X, y = make_classification(200, 2, 2, 0, weights=[.5, .5], random_state=15)
clf = LogisticRegression().fit(X[:100], y[:100])

Next, make a continuous grid of values and evaluate the probability of each (x, y) point in the grid:


In [8]:
xx, yy = np.mgrid[-5:5:.01, -5:5:.01]
grid = np.c_[xx.ravel(), yy.ravel()]
probs = clf.predict_proba(grid)[:, 1].reshape(xx.shape)

Now, plot the probability grid as a contour map and additionally show the test set samples on top of it:


In [9]:
f, ax = plt.subplots(figsize=(8, 6))
contour = ax.contourf(xx, yy, probs, 25, cmap="RdBu",
                      vmin=0, vmax=1)
ax_c = f.colorbar(contour)
ax_c.set_label("$P(y = 1)$")
ax_c.set_ticks([0, .25, .5, .75, 1])

ax.scatter(X[100:,0], X[100:, 1], c=y[100:], s=50,
           cmap="RdBu", vmin=-.2, vmax=1.2,
           edgecolor="white", linewidth=1)

ax.set(aspect="equal",
       xlim=(-5, 5), ylim=(-5, 5),
       xlabel="$X_1$", ylabel="$X_2$")


Out[9]:
[(-5, 5),
 <matplotlib.text.Text at 0x11553ec50>,
 (-5, 5),
 <matplotlib.text.Text at 0x115536b38>,
 None]

The logistic regression lets your classify new samples based on any threshold you want, so it doesn't inherently have one "decision boundary." But, of course, a common decision rule to use is $p = .5$. We can also just draw that contour level using the above code:


In [10]:
f, ax = plt.subplots(figsize=(8, 6))
ax.contour(xx, yy, probs, levels=[.5], cmap="Greys", vmin=0, vmax=.6)
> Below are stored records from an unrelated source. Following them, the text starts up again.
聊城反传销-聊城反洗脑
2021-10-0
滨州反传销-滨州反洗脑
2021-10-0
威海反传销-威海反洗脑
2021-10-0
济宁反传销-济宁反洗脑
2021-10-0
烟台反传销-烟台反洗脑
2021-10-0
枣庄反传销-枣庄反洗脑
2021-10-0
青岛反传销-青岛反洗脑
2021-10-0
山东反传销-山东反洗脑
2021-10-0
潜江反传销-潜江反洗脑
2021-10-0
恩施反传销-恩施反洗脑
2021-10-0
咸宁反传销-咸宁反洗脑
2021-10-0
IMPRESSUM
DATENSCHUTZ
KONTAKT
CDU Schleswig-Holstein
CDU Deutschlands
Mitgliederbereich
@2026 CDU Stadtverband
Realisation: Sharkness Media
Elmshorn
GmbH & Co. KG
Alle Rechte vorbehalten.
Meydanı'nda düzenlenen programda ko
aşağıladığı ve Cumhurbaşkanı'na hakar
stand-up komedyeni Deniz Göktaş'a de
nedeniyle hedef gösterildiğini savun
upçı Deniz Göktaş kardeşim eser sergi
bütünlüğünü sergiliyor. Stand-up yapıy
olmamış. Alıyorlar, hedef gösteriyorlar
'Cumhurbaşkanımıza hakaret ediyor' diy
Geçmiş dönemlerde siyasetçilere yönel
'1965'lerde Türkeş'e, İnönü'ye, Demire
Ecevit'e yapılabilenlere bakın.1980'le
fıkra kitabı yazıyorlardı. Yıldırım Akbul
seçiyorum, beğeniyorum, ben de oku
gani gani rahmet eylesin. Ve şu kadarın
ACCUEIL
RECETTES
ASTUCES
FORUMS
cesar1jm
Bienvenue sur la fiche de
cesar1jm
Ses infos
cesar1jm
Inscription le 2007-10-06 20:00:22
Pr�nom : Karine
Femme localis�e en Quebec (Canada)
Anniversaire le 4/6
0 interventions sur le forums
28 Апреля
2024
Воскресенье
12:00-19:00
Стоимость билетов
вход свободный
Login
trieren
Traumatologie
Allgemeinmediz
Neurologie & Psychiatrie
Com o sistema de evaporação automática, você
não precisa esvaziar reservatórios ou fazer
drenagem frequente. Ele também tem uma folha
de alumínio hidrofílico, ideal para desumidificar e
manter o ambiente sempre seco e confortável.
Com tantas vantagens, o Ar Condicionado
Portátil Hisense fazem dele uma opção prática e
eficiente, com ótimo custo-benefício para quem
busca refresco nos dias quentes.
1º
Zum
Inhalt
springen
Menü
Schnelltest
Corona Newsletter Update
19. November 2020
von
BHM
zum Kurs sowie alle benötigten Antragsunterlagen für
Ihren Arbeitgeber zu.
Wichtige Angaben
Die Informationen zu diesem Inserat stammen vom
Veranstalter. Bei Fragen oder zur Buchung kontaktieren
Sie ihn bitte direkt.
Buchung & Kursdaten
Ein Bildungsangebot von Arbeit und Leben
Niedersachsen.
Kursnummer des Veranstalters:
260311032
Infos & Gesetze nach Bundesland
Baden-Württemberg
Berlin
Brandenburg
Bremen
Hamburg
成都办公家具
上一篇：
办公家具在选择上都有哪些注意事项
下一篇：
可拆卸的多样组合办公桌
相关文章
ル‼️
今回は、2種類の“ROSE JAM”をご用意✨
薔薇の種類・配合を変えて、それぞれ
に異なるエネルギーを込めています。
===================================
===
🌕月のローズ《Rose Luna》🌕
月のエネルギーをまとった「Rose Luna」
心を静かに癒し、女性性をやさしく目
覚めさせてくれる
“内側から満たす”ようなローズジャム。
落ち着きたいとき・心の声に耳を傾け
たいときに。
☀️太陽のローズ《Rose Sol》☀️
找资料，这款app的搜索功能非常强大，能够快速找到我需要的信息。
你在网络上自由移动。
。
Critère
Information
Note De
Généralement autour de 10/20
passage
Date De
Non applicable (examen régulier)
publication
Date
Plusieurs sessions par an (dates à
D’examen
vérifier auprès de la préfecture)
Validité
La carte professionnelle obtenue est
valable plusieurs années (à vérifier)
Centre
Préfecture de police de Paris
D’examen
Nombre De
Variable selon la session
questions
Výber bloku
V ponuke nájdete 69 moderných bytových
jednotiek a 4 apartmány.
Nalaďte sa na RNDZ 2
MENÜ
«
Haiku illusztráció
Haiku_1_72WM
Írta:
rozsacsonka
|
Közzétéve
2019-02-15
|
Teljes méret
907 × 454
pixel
ax.scatter(X[100:,0], X[100:, 1], c=y[100:], s=50,
           cmap="RdBu", vmin=-.2, vmax=1.2,
           edgecolor="white", linewidth=1)

ax.set(aspect="equal",
       xlim=(-5, 5), ylim=(-5, 5),
       xlabel="$X_1$", ylabel="$X_2$")


Out[10]:
[(-5, 5),
 <matplotlib.text.Text at 0x11aa07588>,
 (-5, 5),
 <matplotlib.text.Text at 0x11aa46240>,
 None]

In [ ]: